Bush Unveils Plan on Gasoline Prices

WASHINGTON -- With gasoline prices expected to hover at record highs through summer, U.S. President George W. Bush on Tuesday called for price-fixing investigations and several measures aimed at holding down the costs of driving.

Amid growing Republican unrest about the politics of gasoline at $3 per gallon, or 79 cents per liter, Bush told the Renewable Fuels Association he would take the unusual step of suspending shipments to the U.S. Strategic Petroleum Reserve to boost supply and help hold down oil prices. The president also said he would temporarily ease environmental regulations that require the use of cleaner-burning fuel additives to cut down on summertime pollution.

Still, according to industry experts and administration officials, Bush's efforts at best are likely to shave a few cents per gallon off the cost of gasoline.

"Energy experts predict gas prices are going to remain high throughout the summer, and that's going to be a continued strain on the American people," Bush said in his speech.

Under pressure from Republican leaders, Bush is taking a tough public line with the U.S. oil companies that are recording record profits and paying hefty salaries and retirement packages to executives.
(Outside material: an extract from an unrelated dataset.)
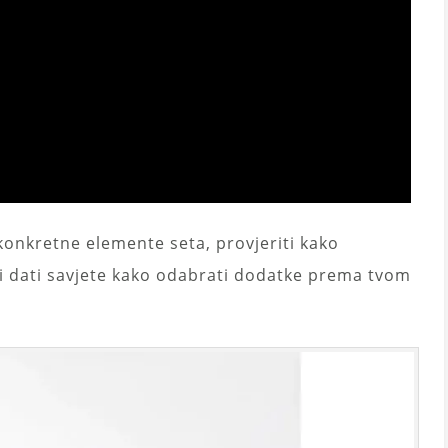
konkretne elemente seta, provjeriti kako
 i dati savjete kako odabrati dodatke prema tvom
Bush ordered three federal agencies to investigate whether companies are manipulating the cost of gasoline -- boosting prices as many report record profits. The administration asked state governments to do the same.
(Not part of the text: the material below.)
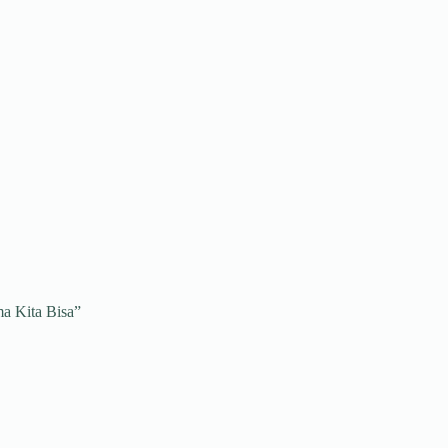
a Kita Bisa”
Some lawmakers and consumer groups have charged that oil companies are improperly setting high prices -- an accusation that has been difficult to prove in the past.

Despite Tuesday's tough rhetoric, neither the White House nor Congress is rushing to hit the oil industry in the pocketbook.

Republicans negotiating a major tax bill have agreed to strike Senate-passed measures that would raise taxes on the major oil companies by nearly $5 billion over five years. And Bush's statement that Congress should roll back tax breaks for the industry is less dramatic than it sounds. His proposal merely stretches out a tax write-off from oil exploration from two years to five years, a plan that industry officials do not oppose.

Privately, Republicans said price-fixing investigations are good politics but unlikely to result in any significant punishments or price changes this year. Bob Slaughter, president of the National Petrochemical & Refiners Association, said that it "does smack of 'round up the usual suspects.'"

Bush is trying to walk a fine line with gasoline prices. Two years ago, when Democratic presidential candidate John Kerry suggested suspending purchases for the strategic petroleum reserve, Bush responded, "We will not play politics with the Strategic Petroleum Reserve," which he emphasized is solely for "major disruptions of energy supplies."

With polls showing that high gas prices are creating deep anxiety about the election-year economy, however, the president wants to project the image of a leader doing everything he can to provide some relief -- without alienating corporate allies and economic conservatives who loathe government intervention in the market.

The White House on Tuesday rejected one measure backed by Democrats and at least one prominent Republican: a tax on some oil company profits. White House spokesman Scott McClellan called it a "failed command-and-control approach of the past."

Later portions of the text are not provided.